In that vein, the show writers really picked the right setting for our heroes to shine in, because historically the Imperial Court at this time was horribly corrupt, including the Guards, so “vigilantes working outside the law” really are the good guys. Nicely done.

So if you’re looking for a show that draws clear distinctions between right and wrong, supports people looking after their families, and gets in the rock-and-hard-place aspects of people trying to pick the least wrong thing to do when all choices are either bad or illegal – this is a good one.

It also has loads of action, engaging characters, and a slow-burn attraction between San Niang and Ge Xiao that feels very, very realistic in both how long it takes and the various missteps on both sides. (That, and the various other people in their lives dropping gleeful hints of “you like him/her, you really do!”)

https://www.youtube.com/watch?v=bIIqUBldQZ4

[Jiang Hu] Strange Hero Yi Zhi Mei Ost Opening

https://www.youtube.com/watch?v=vfV46tGyPNg&list=PLdhBhOHC1DE3UdP_QaWvOK2htRI_fM4Eg&index=2

The first ep.

…There’s also a very sparse TV Tropes page. Someone should get on that!

6 thoughts on “TV Series Review: Strange Hero Yi Zhi Mei

  1. Deeps take it V I’m still trying to get through three other series you’ve already recommended and now you give me another…

    *sigh*

    So much for what might have been my upcoming free time 😜

    Liked by 2 people

    1. Ditto! I have 2 that have been recommended and haven’t had time to watch yet, and this one sounds really good too! 😥 On the other hand… Please don’t stop recommending good shows, I have yet to be really disappointed with any you have brought to my attention!

      Liked by 2 people

  2. Perhaps it’s some kind of alchemical thing.

    (Amazing how China and Europe both had alchemy revolve around mercury. Of course, it’s India, too, so there’s a route of transmission, but why that?)

    Liked by 1 person

    1. Mercury has a lot of interesting properties even at first glance.

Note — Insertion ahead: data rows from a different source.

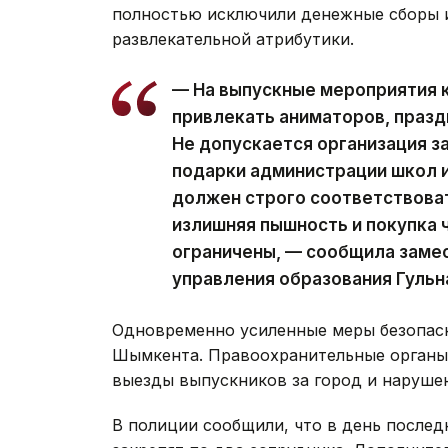
полностью исключили денежные сборы 
развлекательной атрибутики.
— На выпускные мероприятия 
привлекать аниматоров, празд
Не допускается организация з
подарки администрации школ и
должен строго соответствова
излишняя пышность и покупка 
ограничены, — сообщила заме
управления образования Гульн
Одновременно усиленные меры безопас
Шымкента. Правоохранительные органы
выезды выпускников за город и наруше
В полиции сообщили, что в день послед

      Imagine a Natural Philosopher, looking at materials in the natural world and you look at naturally occurring liquids:

      -Water
      -Things mixed with water
      -Oil
      -Mercury

      And once they did look into it, Mercury does apparently successfully treat diseases like Syphilis.
      It’s just the side effects that suck.

      Liked by 3 people

  3. China got a lot of Greek ideas via India, the Silk Road, etc. India gave a lot of Indian ideas to Greece and Rome, and Alexander the Great’s guys seem to have given a lot of Greek ideas to India.

    OTOH, the steppe tribes seem to have passed ideas from them, to both east and west. Because they seem to be the guys who invented a lot of civilizational basics like carts and wagons, harness, and stirrups, and even exotic stuff like crossbows and recurve bows. And trousers.

    Other than silk and water buffaloes and possibly noodles and such, China doesn’t seem to have passed many ideas back to Greece, Rome, and India. Big idea transmission to close areas of Asia, but not much farther.